*** TASK MATERIAL ***
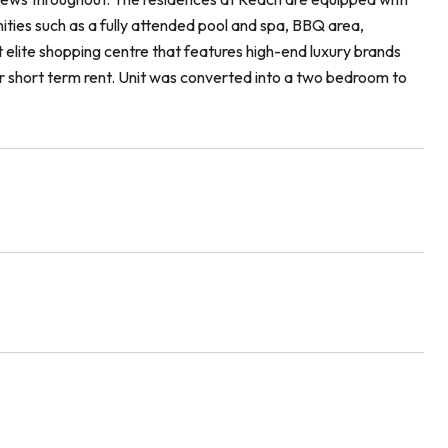
enities such as a fully attended pool and spa, BBQ area,
t elite shopping centre that features high-end luxury brands
for short term rent. Unit was converted into a two bedroom to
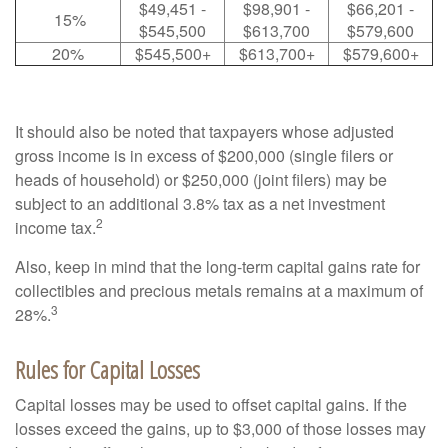
$49,451 -
$98,901 -
$66,201 -
15%
$545,500
$613,700
$579,600
20%
$545,500+
$613,700+
$579,600+
It should also be noted that taxpayers whose adjusted
gross income is in excess of $200,000 (single filers or
heads of household) or $250,000 (joint filers) may be
subject to an additional 3.8% tax as a net investment
2
income tax.
Also, keep in mind that the long-term capital gains rate for
collectibles and precious metals remains at a maximum of
3
28%.
Rules for Capital Losses
Capital losses may be used to offset capital gains. If the
losses exceed the gains, up to $3,000 of those losses may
***
_ASSIGNED TASK_. A verbatim copy of the listing above, starting from the line with "Rules for Capital Losses" and running to its last line, is the only output needed.

_SOLUTION TO THE PROBLEM_.
Rules for Capital Losses
Capital losses may be used to offset capital gains. If the
losses exceed the gains, up to $3,000 of those losses may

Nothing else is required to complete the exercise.